That was why it was so refreshing to encounter a US-based movement, Blue Zones, which promotes the benefits of growing old.
Based on the bestselling book Blue Zones: Lessons for Living Longer from the People Who’ve Lived the Longest by National Geographic writer Dan Buettner, the movement is popular because it reassures us that we shouldn’t be frightened of growing old. Buettner’s research took him to what he dubs “Blue Zones” — areas where people live disproportionately longer than in other parts of the world.
He travelled all over the globe with a team of researchers: from the island of Sardinia to Okinawa in Japan; from Loma Linda in California to the Nicoya peninsula in Costa Rica. Using a mixture of scientific and anthropological observation, Buettner and his team explored the ways in which these cultures promoted happy, healthy longevity.
His findings make for fascinating reading. For example, in the mountainous Barbagia region of Sardinia, among a population of 17,864 born between 1880 and 1900, 47 men and 44 women lived past their 100th birthdays — a rate of centenarians that exceeds America’s by a factor of 30. It appears that their mountain-walking, their largely plant-based diet, supplemented by goat’s milk and red wine, and their respectful, family-based communities have all contributed to their long lives.
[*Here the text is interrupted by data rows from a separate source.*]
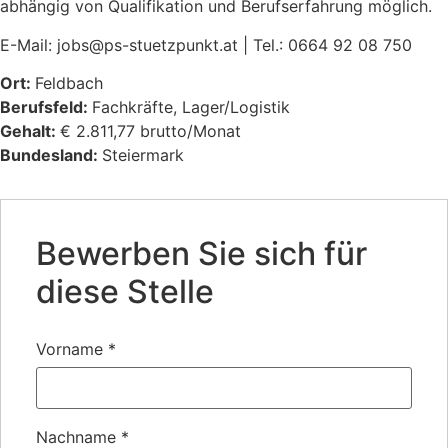
abhängig von Qualifikation und Berufserfahrung möglich.
E-Mail: jobs@ps-stuetzpunkt.at | Tel.: 0664 92 08 750
Ort:
Feldbach
Berufsfeld:
Fachkräfte
Lager/Logistik
Gehalt:
€ 2.811,77 brutto/Monat
Bundesland:
Steiermark
Bewerben Sie sich für
diese Stelle
Vorname
*
Nachname
*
Similar stories emerge from the Nicoya peninsula and Okinawa: healthy habits have been passed on from generation to generation, which has meant people living far longer than in much richer areas. The Okinawans, for example, have an “80 per cent” rule that means they stop eating before they are full — as a result there are very few obese people.
Sadly, the younger Okinawans who have embraced Americanised, sedentary lifestyles are suffering from health problems such as diabetes — which none of their elders has. The comparison between the older and younger Okinawans is hard proof, if any were needed, that westernised lifestyles do not foster long, happy lives.
Some communities, however, do buck the trend. The most notable of these are the Seventh-Day Adventists, an evangelical Christian sect, living in Loma Linda. Their teetotal, largely vegetarian and community-based lifestyles are particularly conducive to longevity. There’s no doubt that their strong faith plays a part, but it appears that it doesn’t have to be religion that sustains you — it could be your family or a way of life that might be your source of comfort.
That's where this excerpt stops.